Are Weeping Scalp Sores Dangerous?

If a fluid is leaking from sores on your scalp, it can be as painful as it is embarrassing. This fluid may cause you to scratch your head even more, which can lead to further damage and even more oozing. There are other things to consider aside from discomfort.

For most people, the scalp is covered with thick, dense hair. While thick, healthy hair is nice to have, it’s not the best for people who deal with scalp conditions and sores. Your hair can make it hard for your scalp to get enough air. It creates an environment that makes it easy for debris like dirt and sweat to stack up on the scalp. When liquid is leaking from the scalp, it can pick up this debris, and it will get ‘stuck’ to the hair follicles.
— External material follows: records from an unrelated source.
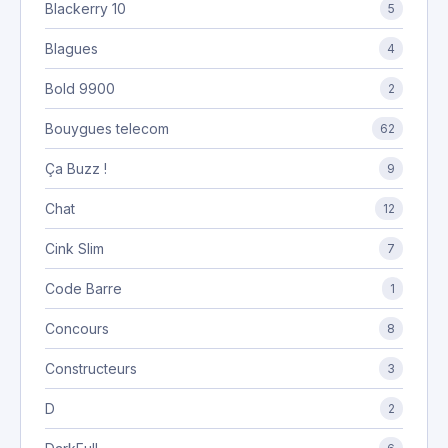
Blackerry 10
5
Blagues
4
Bold 9900
2
Bouygues telecom
62
Ça Buzz !
9
Chat
12
Cink Slim
7
Code Barre
1
Concours
8
Constructeurs
3
D
2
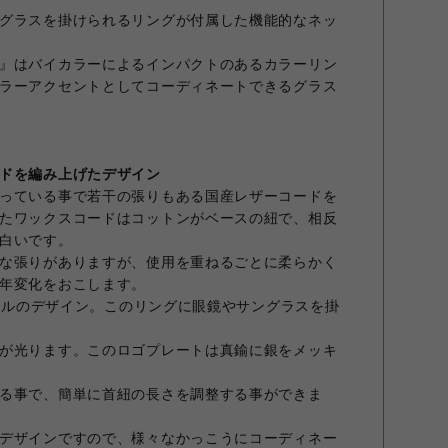
グラスを掛けられるリングが付属した機能的なネッ
』はバイカラーによるインパクトのあるカラーリン
ラーアクセントとしてコーディネートできるグラス
ドを編み上げたデザイン
っている事で若干の張りもある国産レザーコードを
たワックスコードはコットンがベースの紐で、相反
白いです。
な張りがありますが、使用を重ねるごとに柔らかく
年変化をおこします。
ジナルのデザイン。このリングに眼鏡やサングラスを掛
が光ります。このロゴプレートは真鍮に銀をメッキ
る事で、簡単に首紐の長さを調整する事ができま
デザインですので、様々なかっこうにコーディネー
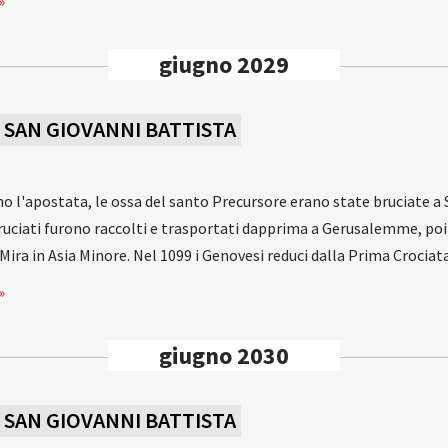
»
giugno 2029
I SAN GIOVANNI BATTISTA
ano l'apostata, le ossa del santo Precursore erano state bruciate a 
 bruciati furono raccolti e trasportati dapprima a Gerusalemme, poi
a Mira in Asia Minore. Nel 1099 i Genovesi reduci dalla Prima Crocia
»
giugno 2030
I SAN GIOVANNI BATTISTA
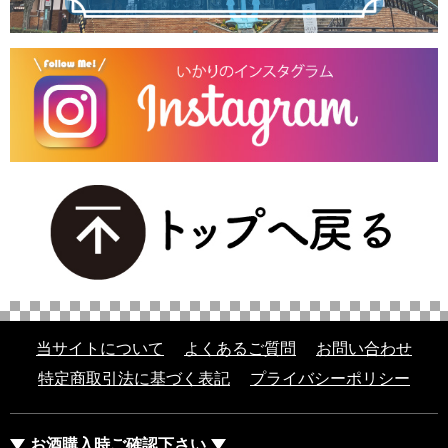
当サイトについて
よくあるご質問
お問い合わせ
特定商取引法に基づく表記
プライバシーポリシー
お酒購入時ご確認下さい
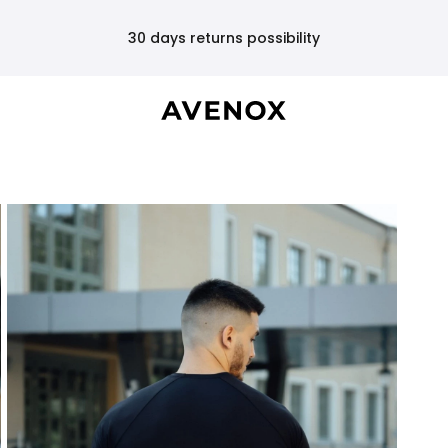
30 days returns possibility
EMAIL ME WHEN AVAILABLE
Select the size you're looking for and we'll send you an email as
soon as it becomes available!
BASE PERFORMANCE T-SHIRT - BLACK
Select a size:
Email Address:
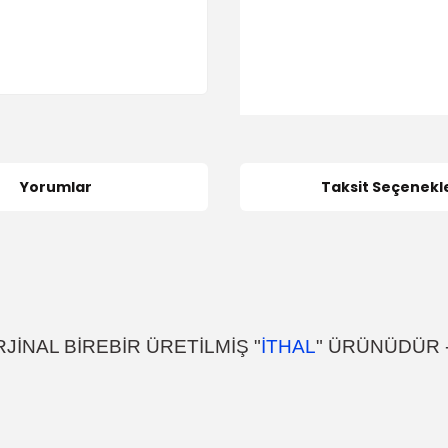
Yorumlar
Taksit Seçenekle
JİNAL BİREBİR ÜRETİLMİŞ "
İTHAL
" ÜRÜNÜDÜR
As the liquid picks up debris and spreads across the scalp, it may also contain infectious agents. The liquid will then dry and crust over. A crusty scalp can lead to more itching and discomfort. New, painful sores can also form.

Weeping scalp sores aren’t necessarily more of a problem than any other symptom. But, they can cause scalp problems to worsen if the liquid seeps out throughout other areas of the scalp.

So, what could be causing your scalp to have a liquid discharge? Let’s look at some of the most common possible conditions.

Tinea Capitis

Tinea Capitis is more commonly known as ringworm. Ringworm is a fungal infection. It is one of the most common causes of itchy, scaling patches on the scalp. It is also highly contagious. The condition can be spread from person to person just through skin contact. You can even get it by touching an animal who has the infection.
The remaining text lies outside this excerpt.